It smells like Christmas. And no, not ironically because the tentatively resolved NBA season is positioned to start with its signature Christmas Day slate of games; but because it is ripe with potential. Just brimming with possibilities.
The NBA’s David Aldridge already highlighted the 10 things he is looking forward to; it’s totally a great read. So while he covers the season’s top concerns, I wanted to bring attention to the top 3 concerns presented by an issue not discussed in the article: the condensed season length. So without further ado, here is my new column.
Jared Greenspan’s: The Trinity
At the forefront of this issue is the modification of the season’s length.
1) 66 Games – Yeah, we know its more than the previous lockout in which NBA teams only played 50, but how exactly will the season’s dynamic be effected by such a transition? As far as the schedule’s proposed structure, each team would play approximately 48 conference games, and 18 games against the opposing conference. This means each team only plays three teams in the other conference on each of their respective home courts.
This is a game-changer for young rebuilding franchises like the Golden State Warriors and the Los Angeles Clippers, who could potentially be on the cusp of a playoff-berth. If they only have to play an eastern powerhouse like Miami or the Bulls once on and on their home court, they have a shot at obtaining the seventh or eighth seed in the rugged Western Conference.
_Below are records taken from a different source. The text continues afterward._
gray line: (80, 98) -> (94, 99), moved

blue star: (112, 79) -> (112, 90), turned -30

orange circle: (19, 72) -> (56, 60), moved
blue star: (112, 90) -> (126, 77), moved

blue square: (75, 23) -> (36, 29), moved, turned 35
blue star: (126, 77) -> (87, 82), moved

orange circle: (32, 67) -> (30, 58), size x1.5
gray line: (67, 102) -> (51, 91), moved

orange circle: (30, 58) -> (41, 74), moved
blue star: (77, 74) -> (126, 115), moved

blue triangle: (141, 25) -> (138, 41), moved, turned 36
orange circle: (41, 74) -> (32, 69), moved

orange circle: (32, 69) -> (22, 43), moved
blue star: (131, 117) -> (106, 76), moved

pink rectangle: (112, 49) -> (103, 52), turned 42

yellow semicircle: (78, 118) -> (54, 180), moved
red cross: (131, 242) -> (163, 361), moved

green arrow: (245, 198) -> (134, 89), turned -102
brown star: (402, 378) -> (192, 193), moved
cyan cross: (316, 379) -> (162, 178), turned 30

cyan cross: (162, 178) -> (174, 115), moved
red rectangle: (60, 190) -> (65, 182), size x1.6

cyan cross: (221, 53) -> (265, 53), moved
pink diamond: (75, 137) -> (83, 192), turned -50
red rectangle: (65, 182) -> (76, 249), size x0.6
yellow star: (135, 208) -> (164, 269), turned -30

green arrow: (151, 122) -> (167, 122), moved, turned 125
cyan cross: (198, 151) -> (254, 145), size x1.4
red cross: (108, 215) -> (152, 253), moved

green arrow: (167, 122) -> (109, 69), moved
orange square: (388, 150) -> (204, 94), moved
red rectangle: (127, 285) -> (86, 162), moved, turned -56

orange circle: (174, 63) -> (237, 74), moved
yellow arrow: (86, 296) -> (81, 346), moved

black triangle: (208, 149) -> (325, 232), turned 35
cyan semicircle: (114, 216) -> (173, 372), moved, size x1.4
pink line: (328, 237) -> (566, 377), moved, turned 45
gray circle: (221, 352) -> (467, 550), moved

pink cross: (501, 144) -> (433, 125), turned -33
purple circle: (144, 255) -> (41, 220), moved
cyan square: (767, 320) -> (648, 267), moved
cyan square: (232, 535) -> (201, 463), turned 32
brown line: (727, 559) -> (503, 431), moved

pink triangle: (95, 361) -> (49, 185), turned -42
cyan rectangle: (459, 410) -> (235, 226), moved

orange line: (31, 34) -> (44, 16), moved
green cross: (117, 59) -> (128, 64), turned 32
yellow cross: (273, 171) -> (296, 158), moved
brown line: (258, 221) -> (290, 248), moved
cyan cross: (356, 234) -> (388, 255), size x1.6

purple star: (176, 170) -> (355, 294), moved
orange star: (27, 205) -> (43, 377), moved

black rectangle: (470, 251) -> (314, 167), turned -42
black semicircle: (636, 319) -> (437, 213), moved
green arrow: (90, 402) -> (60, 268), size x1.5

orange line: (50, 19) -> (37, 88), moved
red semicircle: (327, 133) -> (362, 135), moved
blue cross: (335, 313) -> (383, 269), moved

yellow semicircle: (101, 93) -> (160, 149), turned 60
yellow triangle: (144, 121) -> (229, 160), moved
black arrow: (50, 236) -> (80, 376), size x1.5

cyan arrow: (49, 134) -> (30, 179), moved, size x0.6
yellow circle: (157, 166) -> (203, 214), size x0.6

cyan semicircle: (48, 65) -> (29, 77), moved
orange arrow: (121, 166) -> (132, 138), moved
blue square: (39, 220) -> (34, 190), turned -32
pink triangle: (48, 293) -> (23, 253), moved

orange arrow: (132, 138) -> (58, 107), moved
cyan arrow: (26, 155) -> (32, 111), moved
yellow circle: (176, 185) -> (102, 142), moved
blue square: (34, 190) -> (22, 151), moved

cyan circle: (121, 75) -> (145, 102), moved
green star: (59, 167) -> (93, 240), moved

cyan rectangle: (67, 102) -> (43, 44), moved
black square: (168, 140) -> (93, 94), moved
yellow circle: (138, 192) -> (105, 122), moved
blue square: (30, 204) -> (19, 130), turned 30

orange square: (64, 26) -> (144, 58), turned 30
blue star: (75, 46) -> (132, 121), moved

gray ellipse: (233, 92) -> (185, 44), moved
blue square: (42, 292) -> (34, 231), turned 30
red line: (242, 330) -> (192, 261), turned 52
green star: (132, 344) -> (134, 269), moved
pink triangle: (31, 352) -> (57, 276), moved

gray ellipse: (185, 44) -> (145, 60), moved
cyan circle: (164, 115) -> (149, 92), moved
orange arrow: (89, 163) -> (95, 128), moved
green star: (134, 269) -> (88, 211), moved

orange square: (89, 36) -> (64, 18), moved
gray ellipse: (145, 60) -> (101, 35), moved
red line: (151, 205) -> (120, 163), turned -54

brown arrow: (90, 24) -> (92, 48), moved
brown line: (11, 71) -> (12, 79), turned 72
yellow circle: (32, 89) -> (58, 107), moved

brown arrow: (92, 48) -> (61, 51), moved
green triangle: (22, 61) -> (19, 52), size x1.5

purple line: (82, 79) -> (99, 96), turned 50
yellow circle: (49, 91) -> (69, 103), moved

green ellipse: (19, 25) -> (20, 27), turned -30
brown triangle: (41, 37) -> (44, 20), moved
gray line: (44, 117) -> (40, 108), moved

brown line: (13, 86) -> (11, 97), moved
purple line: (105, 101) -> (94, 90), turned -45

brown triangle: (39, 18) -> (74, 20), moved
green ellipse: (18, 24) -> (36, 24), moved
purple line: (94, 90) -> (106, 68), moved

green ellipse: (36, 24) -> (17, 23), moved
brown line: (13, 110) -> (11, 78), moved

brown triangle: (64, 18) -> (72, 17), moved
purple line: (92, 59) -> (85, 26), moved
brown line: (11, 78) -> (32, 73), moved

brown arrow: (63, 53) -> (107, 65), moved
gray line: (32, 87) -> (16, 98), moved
At least in Golden State’s case, they will be heading towards the lottery if they are the one team in their division slumming a back-to-back-to-back road-trip against the Knicks, Celtics and the Magic respectively.
2) Age – You look at teams like the Spurs who have been poised for their “final” championship run for the last five years and you see the young guns like Memphis who upset them during the playoffs. So does 16 less games help or hinder the “old guard” (think Spurs, Celtics, Lakers)?
As an avid Spurs fan, I note that this is definitely a disadvantage. Remember, just because the season only lost 16 games, does not discount the fact that it lost more than 16 games worth of days. This is not Shane Battier’s ideal 70 game season, which would stretch 70 games over the normal season length. There are going to be more back to backs and less three and four-day rests. It probably won’t aid younger teams like the Oklahoma City Thunder as much as people might think, because we have seen young, vital pieces like a Kendrick Perkins get hurt mid-season.
3) Chemistry – Yes, this would be something to talk about even if there was no impending lockout which cast a black cloud over the NBA season. No, there is not a team shrouded in question marks like Miami was last year. With that being said, one could easily make the argument that a shortened training camp will lead to a hyper integration of all offseason acquisitions.
Rookies are going to have to hit the ground running, but free agents and trade bait are going to have to learn alot about new environments very quickly, and adapt even faster. Statistically speaking, the Knicks did not get any better after acquiring Carmelo Anthony mid-season. This means that an effective sign-and-trade deal for big names such as Dwight Howard, Chris Paul and Deron Williams will probably be executed sooner rather than later, if at all.
With teams vying for free agents, it will be very interesting to see not only which pieces fit where, but whether or not they will integrate properly into a new system. More to come on that free agency as the season draws closer.
Go NBA, Go Spurs, Go SportsFullCircle – its great to be back.